* [The problem]: Nothing should be output except the lines from the top of the material below through the line that contains "disponen de un", each exactly as written.

BEGIN Records to process

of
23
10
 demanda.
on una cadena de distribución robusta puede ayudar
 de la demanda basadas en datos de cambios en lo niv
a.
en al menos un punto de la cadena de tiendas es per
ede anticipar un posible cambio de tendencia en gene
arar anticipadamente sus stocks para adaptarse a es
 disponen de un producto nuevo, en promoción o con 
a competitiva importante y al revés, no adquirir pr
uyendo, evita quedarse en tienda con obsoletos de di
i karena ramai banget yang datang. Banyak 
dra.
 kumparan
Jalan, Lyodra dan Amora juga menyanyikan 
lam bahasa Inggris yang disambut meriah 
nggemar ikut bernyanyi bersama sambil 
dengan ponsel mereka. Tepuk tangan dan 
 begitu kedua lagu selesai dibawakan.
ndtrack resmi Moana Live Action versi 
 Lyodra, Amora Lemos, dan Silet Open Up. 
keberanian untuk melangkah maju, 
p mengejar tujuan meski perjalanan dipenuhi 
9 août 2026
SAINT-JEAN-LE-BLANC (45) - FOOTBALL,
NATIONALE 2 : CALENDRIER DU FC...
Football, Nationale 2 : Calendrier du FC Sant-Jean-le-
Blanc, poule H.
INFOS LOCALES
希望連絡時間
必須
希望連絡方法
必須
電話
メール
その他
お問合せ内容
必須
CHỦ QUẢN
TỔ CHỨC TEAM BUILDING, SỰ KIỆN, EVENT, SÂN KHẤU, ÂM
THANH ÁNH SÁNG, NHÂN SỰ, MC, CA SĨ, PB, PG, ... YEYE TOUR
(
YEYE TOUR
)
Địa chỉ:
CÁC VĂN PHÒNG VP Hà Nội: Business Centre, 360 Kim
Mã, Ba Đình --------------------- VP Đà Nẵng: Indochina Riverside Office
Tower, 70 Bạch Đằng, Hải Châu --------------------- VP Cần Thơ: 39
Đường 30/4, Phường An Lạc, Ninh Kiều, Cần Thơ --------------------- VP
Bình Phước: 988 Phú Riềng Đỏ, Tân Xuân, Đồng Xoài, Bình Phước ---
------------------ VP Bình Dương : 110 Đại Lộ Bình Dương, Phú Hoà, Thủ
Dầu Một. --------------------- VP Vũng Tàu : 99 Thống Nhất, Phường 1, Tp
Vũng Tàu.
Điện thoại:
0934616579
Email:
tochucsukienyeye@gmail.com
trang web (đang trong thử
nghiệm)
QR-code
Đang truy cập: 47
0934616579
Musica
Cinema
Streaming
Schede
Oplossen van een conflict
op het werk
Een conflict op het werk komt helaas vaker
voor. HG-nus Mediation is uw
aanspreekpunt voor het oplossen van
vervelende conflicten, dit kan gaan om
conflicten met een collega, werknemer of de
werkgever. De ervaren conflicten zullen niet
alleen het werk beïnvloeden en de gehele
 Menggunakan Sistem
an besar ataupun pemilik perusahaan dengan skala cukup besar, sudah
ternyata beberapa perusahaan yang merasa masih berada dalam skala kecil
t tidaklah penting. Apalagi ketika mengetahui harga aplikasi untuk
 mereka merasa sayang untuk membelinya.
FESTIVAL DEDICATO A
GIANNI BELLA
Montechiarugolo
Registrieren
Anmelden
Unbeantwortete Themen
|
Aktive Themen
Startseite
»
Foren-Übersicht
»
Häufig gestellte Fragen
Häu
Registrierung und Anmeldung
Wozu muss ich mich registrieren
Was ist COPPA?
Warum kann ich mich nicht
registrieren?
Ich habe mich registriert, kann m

END Records to process

* [Final answer]:
of
23
10
 demanda.
on una cadena de distribución robusta puede ayudar
 de la demanda basadas en datos de cambios en lo niv
a.
en al menos un punto de la cadena de tiendas es per
ede anticipar un posible cambio de tendencia en gene
arar anticipadamente sus stocks para adaptarse a es
 disponen de un producto nuevo, en promoción o con 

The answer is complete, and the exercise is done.